Your objective
What follows is a set of records. Copy them exactly and leave out the images.

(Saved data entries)
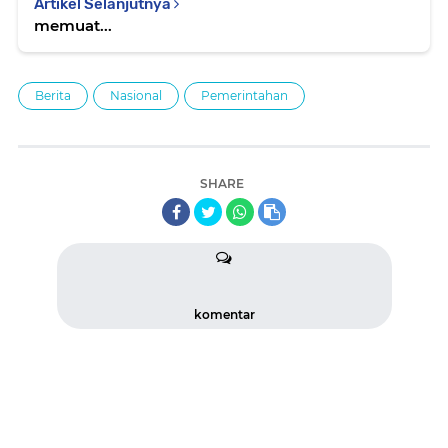
Artikel Selanjutnya
memuat...
Berita
Nasional
Pemerintahan
SHARE
komentar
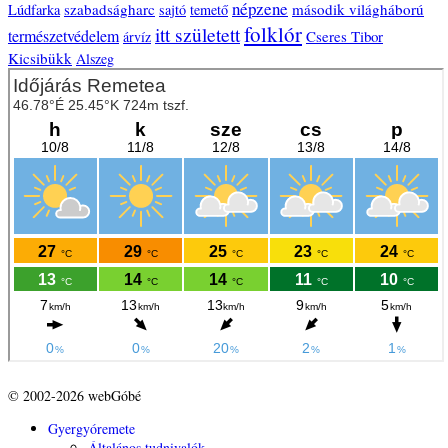
népzene
szabadságharc
második világháború
Lúdfarka
sajtó
temető
folklór
itt született
természetvédelem
Cseres Tibor
árvíz
Kicsibükk
Alszeg
© 2002-2026 webGóbé
Gyergyóremete
Általános tudnivalók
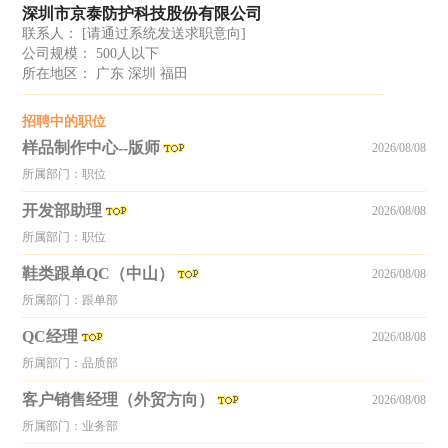
深圳市京泰防护科技股份有限公司
联系人：
[请通过系统发送求职意向]
公司规模： 500人以下
所在地区： 广东 深圳 福田
招聘中的职位
样品制作中心--版师
2026/08/08
所属部门：职位
开发部助理
2026/08/08
所属部门：职位
鞋类跟单QC（中山）
2026/08/08
所属部门：跟单部
QC经理
2026/08/08
所属部门：品质部
客户销售经理（外贸方向）
2026/08/08
所属部门：业务部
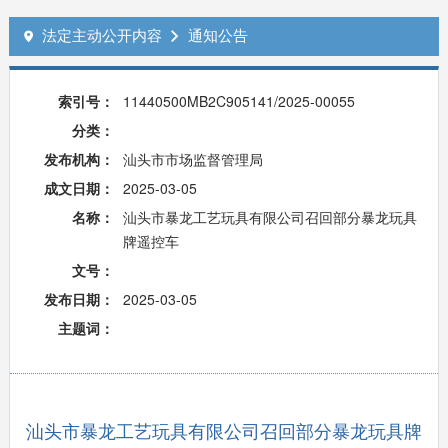
法定主动公开内容
通知公告


索引号：
11440500MB2C905141/2025-00055
分类：
发布机构：
汕头市市场监督管理局
成文日期：
2025-03-05
名称：
汕头市暴龙工艺玩具有限公司召回部分暴龙玩具
牌遥控车
文号：
发布日期：
2025-03-05
主题词：
汕头市暴龙工艺玩具有限公司召回部分暴龙玩具牌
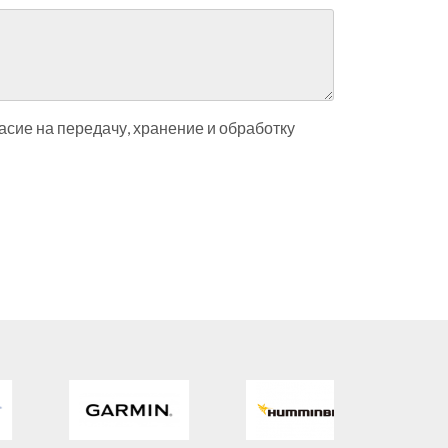
асие на передачу, хранение и обработку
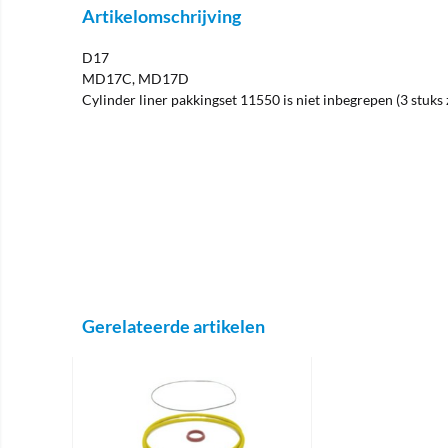
Artikelomschrijving
D17
MD17C, MD17D
Cylinder liner pakkingset 11550 is niet inbegrepen (3 stuks 
Gerelateerde artikelen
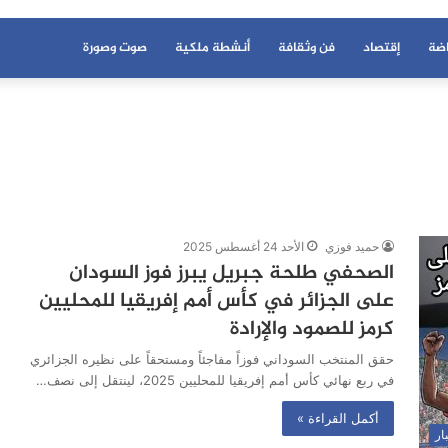
اضة
إقتصاد
فن وثقافة
أنشطة ملكية
صوت وصورة
حميد فوزي
الأحد 24 أغسطس 2025
الصحفي طلحة جبريل يبرز فوز السودان
على الجزائر في كأس أمم إفريقيا للمحليين
كرمز للصمود والإرادة
حقق المنتخب السوداني فوزاً مفاجئاً ومستحقاً على نظيره الجزائري
في ربع نهائي كأس أمم إفريقيا للمحليين 2025، لينتقل إلى نصف…
أكمل القراءة »
ار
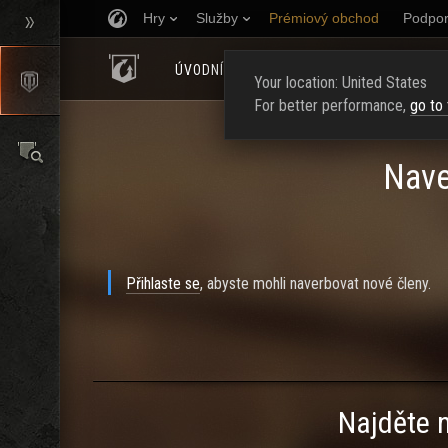
Hry
Služby
Prémiový obchod
Podpor
ÚVODNÍ STRÁNKA
HODNOCENÍ
NAJ
Your location: United States
For better performance,
go to
Nave
Přihlaste se
, abyste mohli naverbovat nové členy.
Najděte 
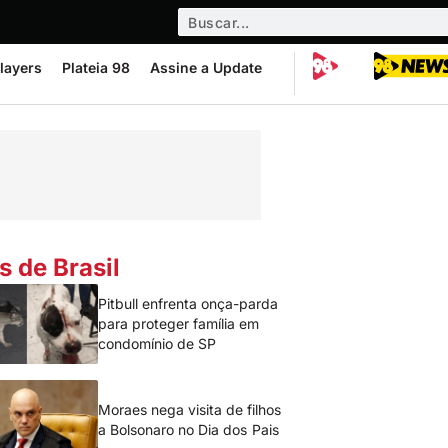
layers
Plateia 98
Assine a Update
s de Brasil
Pitbull enfrenta onça-parda
para proteger família em
condomínio de SP
Moraes nega visita de filhos
a Bolsonaro no Dia dos Pais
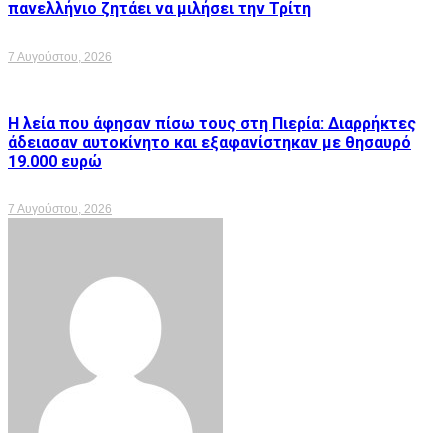
πανελλήνιο ζητάει να μιλήσει την Τρίτη
7 Αυγούστου, 2026
Η λεία που άφησαν πίσω τους στη Πιερία: Διαρρήκτες
άδειασαν αυτοκίνητο και εξαφανίστηκαν με θησαυρό
19.000 ευρώ
7 Αυγούστου, 2026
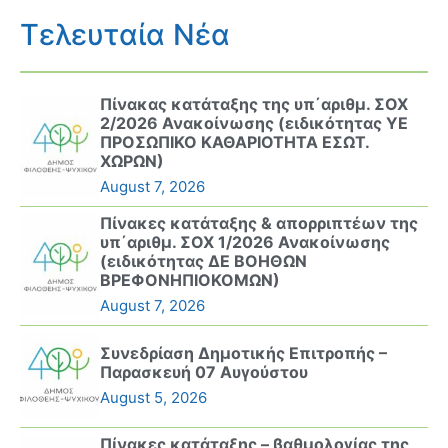
Τελευταία Νέα
Πίνακας κατάταξης της υπ΄αριθμ. ΣΟΧ
2/2026 Ανακοίνωσης (ειδικότητας ΥΕ
ΠΡΟΣΩΠΙΚΟ ΚΑΘΑΡΙΟΤΗΤΑ ΕΣΩΤ.
ΧΩΡΩΝ)
August 7, 2026
Πίνακες κατάταξης & απορριπτέων της
υπ΄αριθμ. ΣΟΧ 1/2026 Ανακοίνωσης
(ειδικότητας ΔΕ ΒΟΗΘΩΝ
ΒΡΕΦΟΝΗΠΙΟΚΟΜΩΝ)
August 7, 2026
Συνεδρίαση Δημοτικής Επιτροπής –
Παρασκευή 07 Αυγούστου
August 5, 2026
Πίνακες κατάταξης – βαθμολογίας της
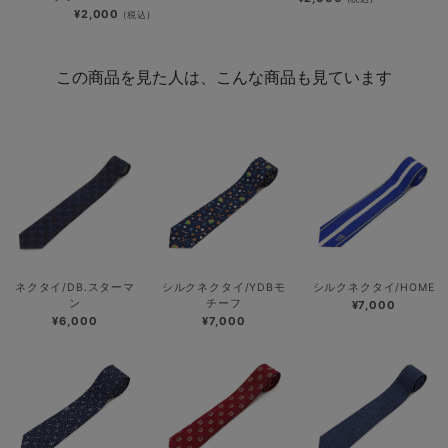
¥2,000
(税込)
この商品を見た人は、こんな商品も見ています
ネクタイ/DB.スターマ
シルクネクタイ/YDBモ
シルクネクタイ/HOME
ン
チーフ
¥7,000
¥6,000
¥7,000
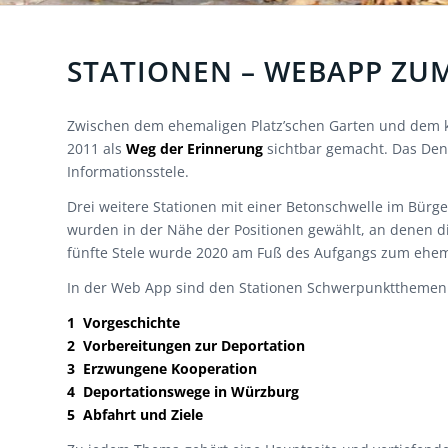
STATIONEN – WEBAPP ZU
Zwischen dem ehemaligen Platz’schen Garten und dem kle
2011 als
Weg der Erinnerung
sichtbar gemacht. Das Denk
Informationsstele.
Drei weitere Stationen mit einer Betonschwelle im Bür
wurden in der Nähe der Positionen gewählt, an denen di
fünfte Stele wurde 2020 am Fuß des Aufgangs zum ehema
In der Web App sind den Stationen Schwerpunktthemen z
1 Vorgeschichte
2 Vorbereitungen zur Deportation
3 Erzwungene Kooperation
4 Deportationswege in Würzburg
5 Abfahrt und Ziele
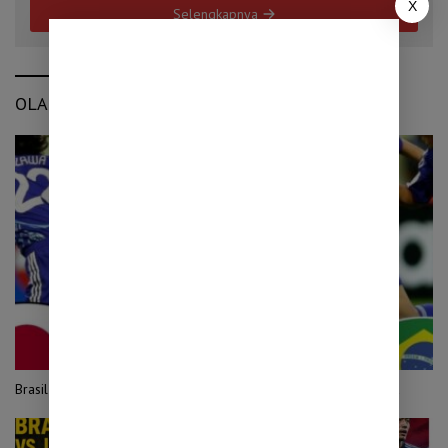
X
Selengkapnya
OLAHRAGA
Brasil vs Jepang: Mengulang Luka 2006 di Panggung Piala Dunia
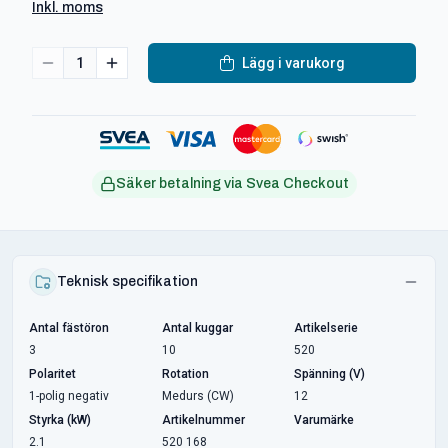
Inkl. moms
1
Lägg i varukorg
Säker betalning via Svea Checkout
Teknisk specifikation
Antal fästöron
Antal kuggar
Artikelserie
3
10
520
Polaritet
Rotation
Spänning (V)
1-polig negativ
Medurs (CW)
12
Styrka (kW)
Artikelnummer
Varumärke
2.1
520 168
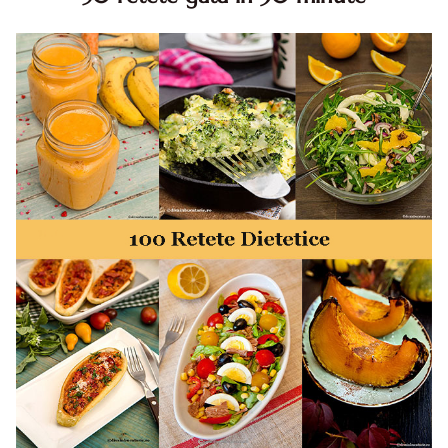
50 retete gata in 30 minute. 50 idei retete gata in 30
minute. Retete rapide. Retete rapide de mancare. Idei
retete mancare rapid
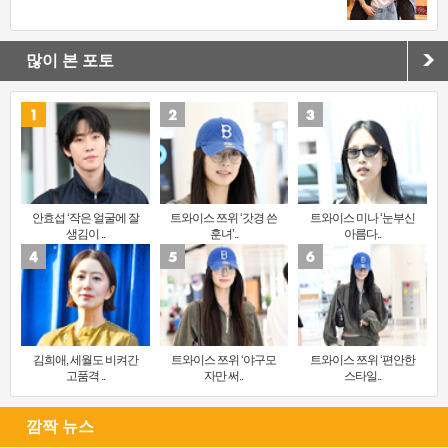
많이 본 포토
안효섭 ‘작은 얼굴에 잘
트와이스 쯔위 ‘갓경 쓴
트와이스 미나 ‘눈부신
생김이 ..
훈녀’..
아름다..
김희애, 세월도 비켜간
트와이스 쯔위 ‘야구모
트와이스 쯔위 ‘편안한
고품격 ..
자만 써..
스타일..
깜짝 뉴스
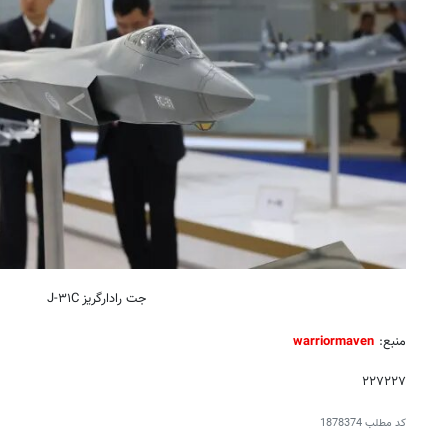
جت رادارگریز J-۳۱C
منبع:
warriormaven
۲۲۷۲۲۷
کد مطلب
1878374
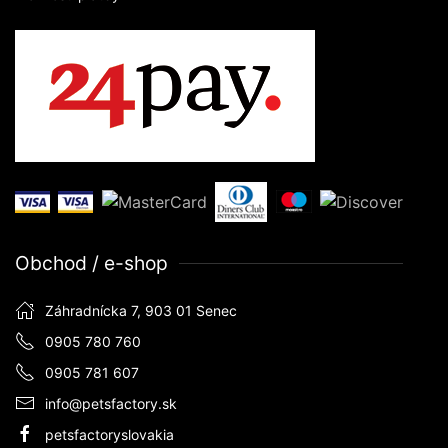
Obchod / e-shop
Záhradnícka 7, 903 01 Senec
0905 780 760
0905 781 607
info@petsfactory.sk
petsfactoryslovakia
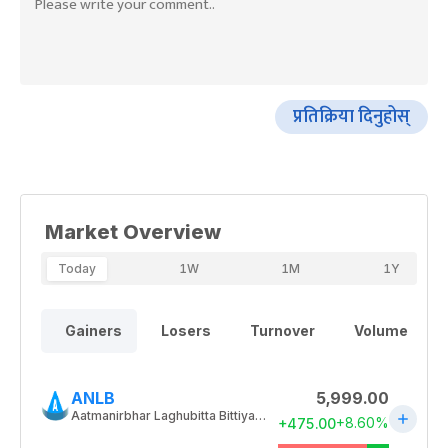
प्रतिक्रिया दिनुहोस्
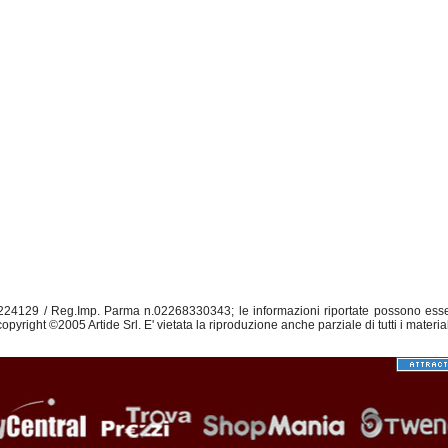
.224129 / Reg.Imp. Parma n.02268330343; le informazioni riportate possono ess
opyright ©2005 Artide Srl. E' vietata la riproduzione anche parziale di tutti i materia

Result of this task
Artikel Selanjutnya
memuat...
Berita
Nasional
Pemerintahan
SHARE
komentar
népzene
szabadságharc
második világháború
Lúdfarka
sajtó
temető
folklór
itt született
természetvédelem
Cseres Tibor
árvíz
Kicsibükk
Alszeg
© 2002-2026 webGóbé
Gyergyóremete
Általános tudnivalók
深圳市京泰防护科技股份有限公司
联系人：
[请通过系统发送求职意向]
公司规模： 500人以下
所在地区： 广东 深圳 福田
招聘中的职位
样品制作中心--版师
2026/08/08
所属部门：职位
开发部助理
2026/08/08
所属部门：职位
鞋类跟单QC（中山）
2026/08/08
所属部门：跟单部
QC经理
2026/08/08
所属部门：品质部
客户销售经理（外贸方向）
2026/08/08
所属部门：业务部
法定主动公开内容
通知公告


索引号：
11440500MB2C905141/2025-00055
分类：
发布机构：
汕头市市场监督管理局
成文日期：
2025-03-05
名称：
汕头市暴龙工艺玩具有限公司召回部分暴龙玩具
牌遥控车
文号：
发布日期：
2025-03-05
主题词：
汕头市暴龙工艺玩具有限公司召回部分暴龙玩具牌
асие на передачу, хранение и обработку
Artikelomschrijving
D17
MD17C, MD17D
Cylinder liner pakkingset 11550 is niet inbegrepen (3 stuks 
Gerelateerde artikelen
اضة
إقتصاد
فن وثقافة
أنشطة ملكية
صوت وصورة
حميد فوزي
الأحد 24 أغسطس 2025
الصحفي طلحة جبريل يبرز فوز السودان
على الجزائر في كأس أمم إفريقيا للمحليين
كرمز للصمود والإرادة
حقق المنتخب السوداني فوزاً مفاجئاً ومستحقاً على نظيره الجزائري
في ربع نهائي كأس أمم إفريقيا للمحليين 2025، لينتقل إلى نصف…
أكمل القراءة »
ار
Hry
Služby
Prémiový obchod
Podpor
ÚVODNÍ STRÁNKA
HODNOCENÍ
NAJ
Your location: United States
For better performance,
go to
Nave
Přihlaste se
, abyste mohli naverbovat nové členy.
Najděte 
layers
Plateia 98
Assine a Update
s de Brasil
Pitbull enfrenta onça-parda
para proteger família em
condomínio de SP
Moraes nega visita de filhos
a Bolsonaro no Dia dos Pais
πανελλήνιο ζητάει να μιλήσει την Τρίτη
7 Αυγούστου, 2026
Η λεία που άφησαν πίσω τους στη Πιερία: Διαρρήκτες
άδειασαν αυτοκίνητο και εξαφανίστηκαν με θησαυρό
19.000 ευρώ
7 Αυγούστου, 2026
Τελευταία Νέα
Πίνακας κατάταξης της υπ΄αριθμ. ΣΟΧ
2/2026 Ανακοίνωσης (ειδικότητας ΥΕ
ΠΡΟΣΩΠΙΚΟ ΚΑΘΑΡΙΟΤΗΤΑ ΕΣΩΤ.
ΧΩΡΩΝ)
August 7, 2026
Πίνακες κατάταξης & απορριπτέων της
υπ΄αριθμ. ΣΟΧ 1/2026 Ανακοίνωσης
(ειδικότητας ΔΕ ΒΟΗΘΩΝ
ΒΡΕΦΟΝΗΠΙΟΚΟΜΩΝ)
August 7, 2026
Συνεδρίαση Δημοτικής Επιτροπής –
Παρασκευή 07 Αυγούστου
August 5, 2026
Πίνακες κατάταξης – βαθμολογίας της
¥2,000
(税込)
この商品を見た人は、こんな商品も見ています
ネクタイ/DB.スターマ
シルクネクタイ/YDBモ
シルクネクタイ/HOME
ン
チーフ
¥7,000
¥6,000
¥7,000
STATIONEN – WEBAPP ZU
Zwischen dem ehemaligen Platz’schen Garten und dem kle
2011 als
Weg der Erinnerung
sichtbar gemacht. Das Denk
Informationsstele.
Drei weitere Stationen mit einer Betonschwelle im Bür
wurden in der Nähe der Positionen gewählt, an denen di
fünfte Stele wurde 2020 am Fuß des Aufgangs zum ehema
In der Web App sind den Stationen Schwerpunktthemen z
1 Vorgeschichte
2 Vorbereitungen zur Deportation
3 Erzwungene Kooperation
4 Deportationswege in Würzburg
5 Abfahrt und Ziele
X
Selengkapnya
OLAHRAGA
Brasil vs Jepang: Mengulang Luka 2006 di Panggung Piala Dunia
Inkl. moms
1
Lägg i varukorg
Säker betalning via Svea Checkout
Teknisk specifikation
Antal fästöron
Antal kuggar
Artikelserie
3
10
520
Polaritet
Rotation
Spänning (V)
1-polig negativ
Medurs (CW)
12
Styrka (kW)
Artikelnummer
Varumärke
2.1
520 168
50 retete gata in 30 minute. 50 idei retete gata in 30
minute. Retete rapide. Retete rapide de mancare. Idei
retete mancare rapid
많이 본 포토
안효섭 ‘작은 얼굴에 잘
트와이스 쯔위 ‘갓경 쓴
트와이스 미나 ‘눈부신
생김이 ..
훈녀’..
아름다..
김희애, 세월도 비켜간
트와이스 쯔위 ‘야구모
트와이스 쯔위 ‘편안한
고품격 ..
자만 써..
스타일..
깜짝 뉴스
جت رادارگریز J-۳۱C
منبع:
warriormaven
۲۲۷۲۲۷
کد مطلب
1878374
Obchod / e-shop
Záhradnícka 7, 903 01 Senec
0905 780 760
0905 781 607
info@petsfactory.sk
petsfactoryslovakia
प्रतिक्रिया दिनुहोस्
.224129 / Reg.Imp. Parma n.02268330343; le informazioni riportate possono ess
opyright ©2005 Artide Srl. E' vietata la riproduzione anche parziale di tutti i materia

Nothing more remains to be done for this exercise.